## Entries taken from a collection

= = =

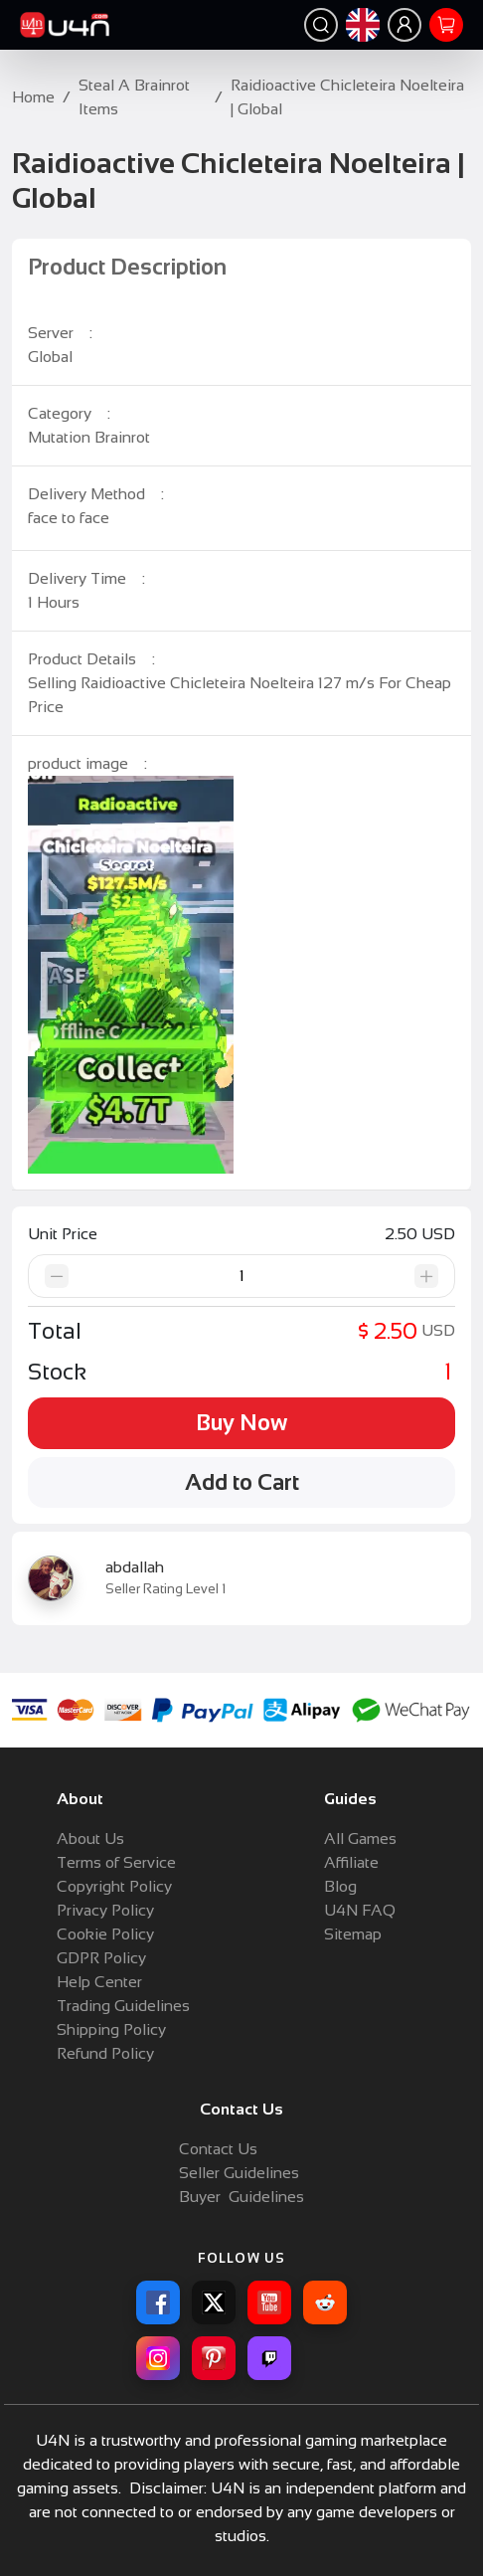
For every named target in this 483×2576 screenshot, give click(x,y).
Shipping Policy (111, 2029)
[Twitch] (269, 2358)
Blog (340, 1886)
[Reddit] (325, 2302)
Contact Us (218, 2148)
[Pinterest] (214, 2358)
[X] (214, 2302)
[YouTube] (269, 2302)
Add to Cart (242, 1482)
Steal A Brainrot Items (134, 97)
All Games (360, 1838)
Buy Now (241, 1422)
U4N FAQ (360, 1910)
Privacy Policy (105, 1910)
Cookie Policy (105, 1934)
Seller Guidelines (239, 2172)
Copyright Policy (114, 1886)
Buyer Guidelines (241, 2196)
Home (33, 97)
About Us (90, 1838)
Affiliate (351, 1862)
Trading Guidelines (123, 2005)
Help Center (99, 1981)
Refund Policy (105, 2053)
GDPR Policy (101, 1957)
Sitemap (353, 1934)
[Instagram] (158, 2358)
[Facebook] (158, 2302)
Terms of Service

= = =

## WORK REQUEST
For each entry, repeat its text exactly and leave out any picture it holds.

## ANSWER BOX
For every named target in this 483×2576 screenshot, give click(x,y).
Shipping Policy (111, 2029)
[Twitch] (269, 2358)
Blog (340, 1886)
[Reddit] (325, 2302)
Contact Us (218, 2148)
[Pinterest] (214, 2358)
[X] (214, 2302)
[YouTube] (269, 2302)
Add to Cart (242, 1482)
Steal A Brainrot Items (134, 97)
All Games (360, 1838)
Buy Now (241, 1422)
U4N FAQ (360, 1910)
Privacy Policy (105, 1910)
Cookie Policy (105, 1934)
Seller Guidelines (239, 2172)
Copyright Policy (114, 1886)
Buyer Guidelines (241, 2196)
Home (33, 97)
About Us (90, 1838)
Affiliate (351, 1862)
Trading Guidelines (123, 2005)
Help Center (99, 1981)
Refund Policy (105, 2053)
GDPR Policy (101, 1957)
Sitemap (353, 1934)
[Instagram] (158, 2358)
[Facebook] (158, 2302)
Terms of Service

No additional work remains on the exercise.